Playing fast and loose with the law school admissions rules comes with long-term consequences, apparently.
Former Villanova University School of Law Dean Mark Alan Sargent and former University of Illinois College of Law assistant dean for admissions Paul Pless both have been disciplined for their roles in admission scandals.
Sargent on July 22 began a three-year suspension imposed by the Massachusetts Supreme Judicial Court for violating that state’s professional rules against engaging in “conduct involving dishonesty, fraud, deceit, or misrepresentation” and “any other conduct that adversely reflects on his or her fitness to practice law.”
Pless in March was reprimanded by the disciplinary board of the Washington State Bar Association for engaging in fraud or deceit and for failing to adequately supervise a non-lawyer.
The disciplinary actions came to light this week when University of Missouri School of Law professor Ben Trachtenberg commented about them on the Legal Ethics Blog. Earlier, Trachtenberg argued in an article that some law school administrators had exposed themselves to disciplinary action by disseminating false information about graduates’ employment prospects.
“My article identified these two by name as the worst actors, so I’m not surprised to see that they have been the subjects of disciplinary action,” Trachtenberg said.
It wasn’t the false reporting of job statistics that landed Sargent and Pless in hot water, however. Both men were involved in schemes to inflate the LSAT scores and grade-point averages of incoming students their schools reported to the American Bar Association and U.S. News & World Report. The deceptions were intended to bolster their schools’ rankings. Sargent stepped down as Villanova dean in 2009; the inflated numbers came to light in 2011 and Villanova was subsequently censured by the ABA.
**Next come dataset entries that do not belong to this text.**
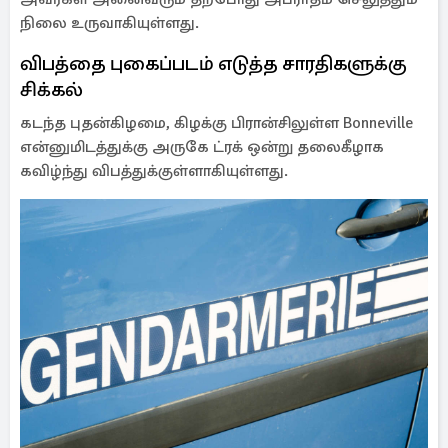
நிலை உருவாகியுள்ளது.
விபத்தை புகைப்படம் எடுத்த சாரதிகளுக்கு
சிக்கல்
கடந்த புதன்கிழமை, கிழக்கு பிரான்சிலுள்ள Bonneville
என்னுமிடத்துக்கு அருகே ட்ரக் ஒன்று தலைகீழாக
கவிழ்ந்து விபத்துக்குள்ளாகியுள்ளது.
The problems with Illinois’ data were revealed in August 2011 and an investigation placed the blame squarely on Pless, who had resigned when the allegations first surfaced. The ABA censured the law school and fined it $250,000.
Trachtenberg argued in his article that law school administrators who mess with their numbers are at particular risk of running afoul of the state equivalents of Rule 8.4 in the ABA’s model rules of professional conduct. Both Pless and Sargent were found to have violated that rule.
It remains to be seen whether these disciplinary actions would much affect the way law schools report their statistics, Trachtenberg said. Some administrators likely will view Pless and Sargent as isolated cases. Others might see the disciplinary actions as ground to increase oversight of the reporting process, he said. The ABA has hired a consulting firm to develop an auditing process for the numbers reported by law schools, but that system won’t be in place until 2014.
“We’re still relying on the reporting of the law schools staffs, which I think for the most part is good,” he said. “But as we know, not everyone tells the truth all of the time.”